NEW YORK — In a move that’s been exceedingly rare in retail circles recently, The Sports Authority Inc. Monday said it expects fourth-quarter and fiscal yearend results to exceed analysts’ consensus earnings estimates.
Marty Hanaka, chairman and chief executive officer, said, “At the beginning of the fiscal year we stated our goal of returning The Sports Authority to a moderate level of profitability. With only four weeks remaining in this fiscal year we continue to be right on target of reaching that goal.”
The company said it expects earnings per share from operations to exceed the First Call consensus estimate of 34 cents for the fourth quarter and 15 cents for the year ending on Feb. 3, 2001. Earnings per share from operations excludes the previously reported 57 cents per share net gain on early retirement of debt. Through the first nine months of the current fiscal year, losses from operations amounted to 18 cents a share.
Hanaka added that same-store sales — stores open for at least a year — for the current quarter have been “trending at levels approximately equal to last year’s and that the unused availability under the company’s long-term committed line of credit currently exceeds $100 million.”
Starved for pleasant surprises, investors drove the company’s stock up 30.4 percent in New York Stock Exchange trading Monday. Shares closed up 44 cents to $1.88.
Bob Carbonell, director of credit for Bernard Sands, a credit reporting firm, said Monday, “It’s been a reasonably good year for The Sports Authority. Like everybody, we’d like to see fourth-quarter numbers before deciding on our degree of support for anybody.”
He noted that the retailer has been focusing on the nuts and bolts by “controlling inventory so that it doesn’t have to give away the store in January.”
Yet, Carbonell also cautioned that the outlook for sporting goods in 2001 might prove tougher because of the economy. “Sporting goods is always a tough thing because a lot of what is spent [in the sector] is from disposable income.” He added that another problem is an increase in apparel in the merchandise mix, and that there are more competitors selling the same type of goods.
In the third quarter ended Oct. 28, the company had a net loss of $4.6 million, or 14 cents a share, compared with a $5.2 million loss, or 16 cents, in the comparable 1999 period. The 1999 quarter benefited from a $6.8 million income tax benefit as well as a $5.5 million extraordinary gain on a debt repurchase. Excluding the benefit and one-time gain, the loss was $17.5 million, or 55 cents. Sales in the quarter rose to $334.8 million from $327.3 million, while comps in the third quarter were up 5 percent.

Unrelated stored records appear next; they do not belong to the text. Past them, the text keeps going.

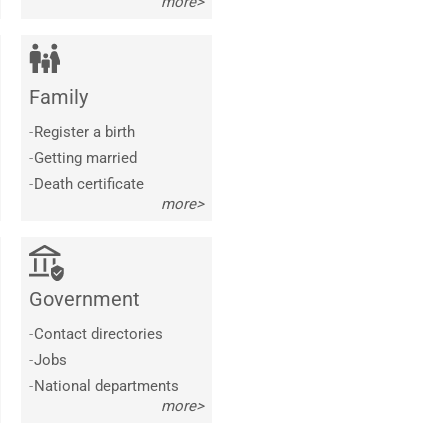
more>
Family
-
Register a birth
-
Getting married
-
Death certificate
more>
Government
-
Contact directories
-
Jobs
-
National departments
more>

For the nine months, the company, with an $18.6 million gain on the early retirement of debt, earned $12.5 million, or 39 cents a share, versus a loss of $4.4 million, or 14 cents, in the 1999 period, when the extraordinary gain was $5.5 million. Sales inched up 0.9 percent to $1.08 billion from $1.07 billion and were up 2.5 percent on a comp-store basis. In the 1999 period, the company reported an income tax benefit of $6.3 million.